### Task goal
Copy each line below as written, but skip the pictures.

*** Material for this task ***

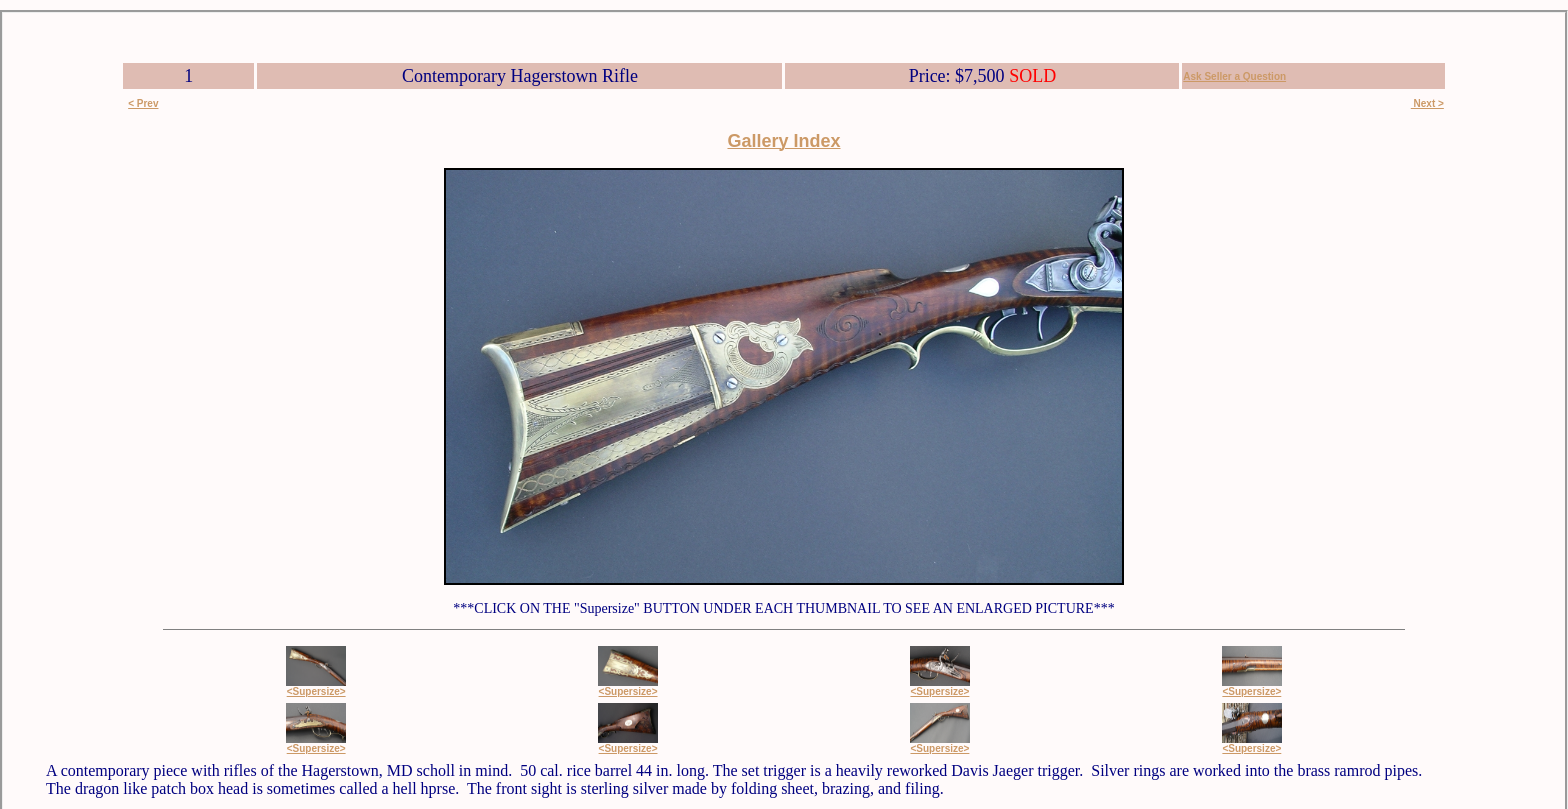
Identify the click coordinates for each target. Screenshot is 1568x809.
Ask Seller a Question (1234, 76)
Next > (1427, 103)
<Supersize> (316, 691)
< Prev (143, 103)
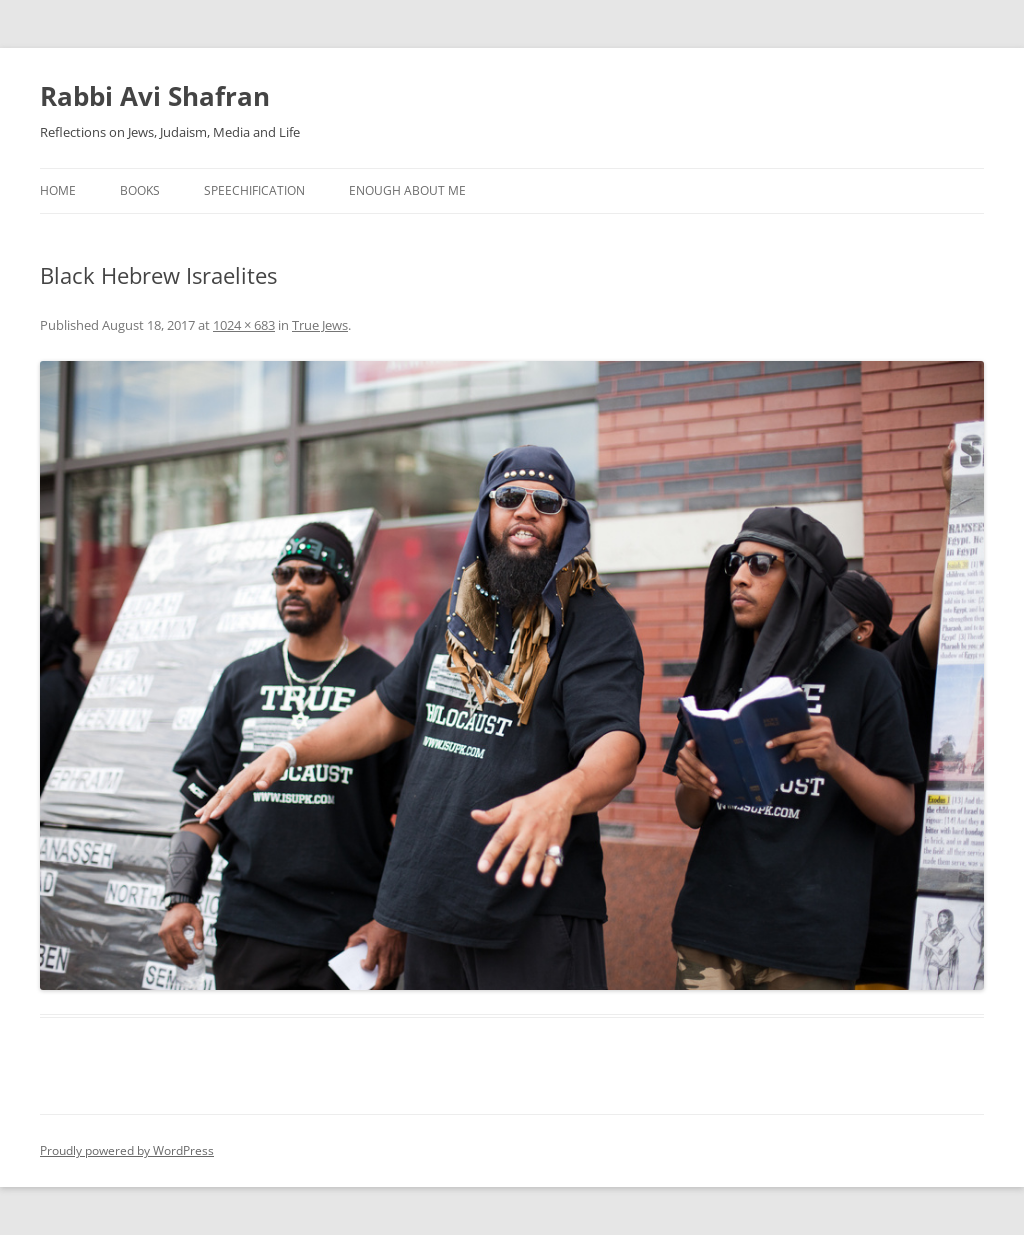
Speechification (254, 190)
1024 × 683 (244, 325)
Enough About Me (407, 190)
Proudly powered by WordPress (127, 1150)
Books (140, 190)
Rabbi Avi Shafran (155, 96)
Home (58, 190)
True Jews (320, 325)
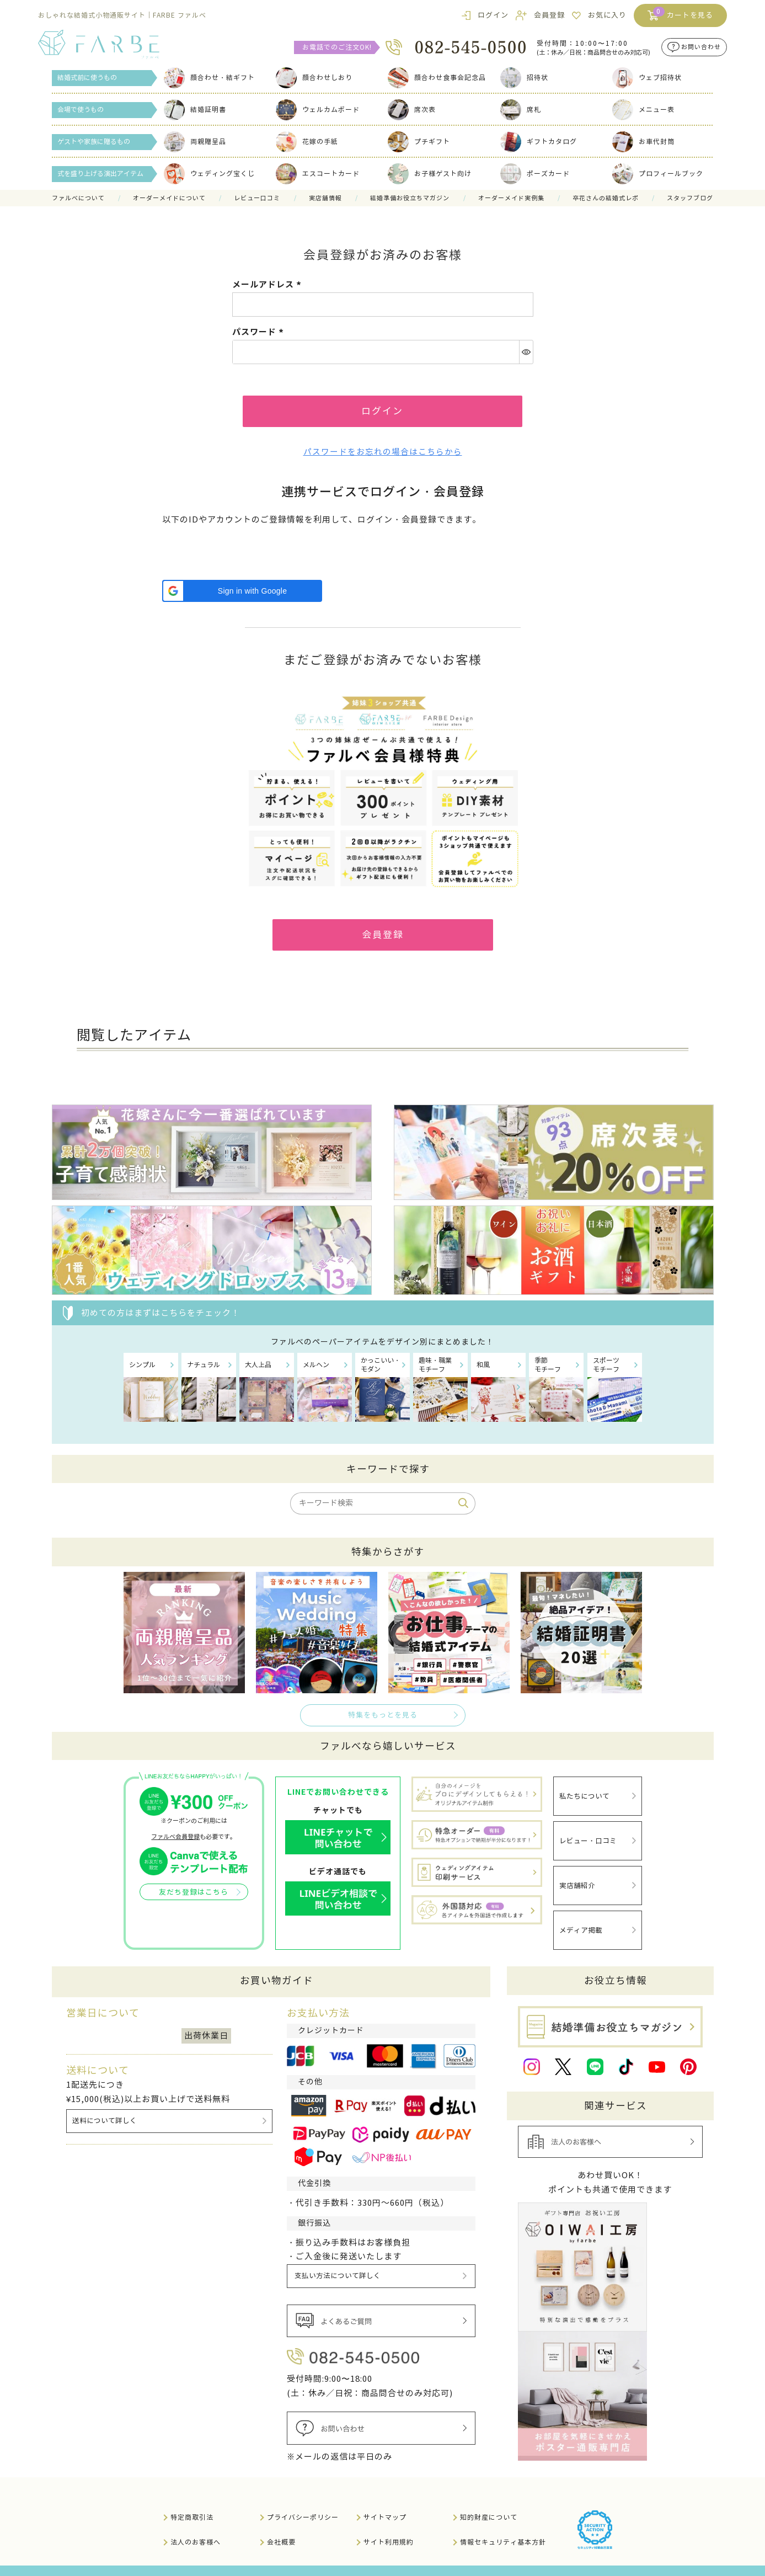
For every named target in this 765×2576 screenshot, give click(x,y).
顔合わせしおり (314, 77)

*** End of Material for this task ***

### Written response
Identify the click coordinates for each target. Screenshot is 1568x809.
Ask Seller a Question (1234, 76)
Next > (1427, 103)
<Supersize> (316, 691)
< Prev (143, 103)
Speechification (254, 190)
1024 × 683 (244, 325)
Enough About Me (407, 190)
Proudly powered by WordPress (127, 1150)
Books (140, 190)
Rabbi Avi Shafran (155, 96)
Home (58, 190)
True Jews (320, 325)
For every named target in this 765×2576 screenshot, give click(x,y).
顔合わせしおり (314, 77)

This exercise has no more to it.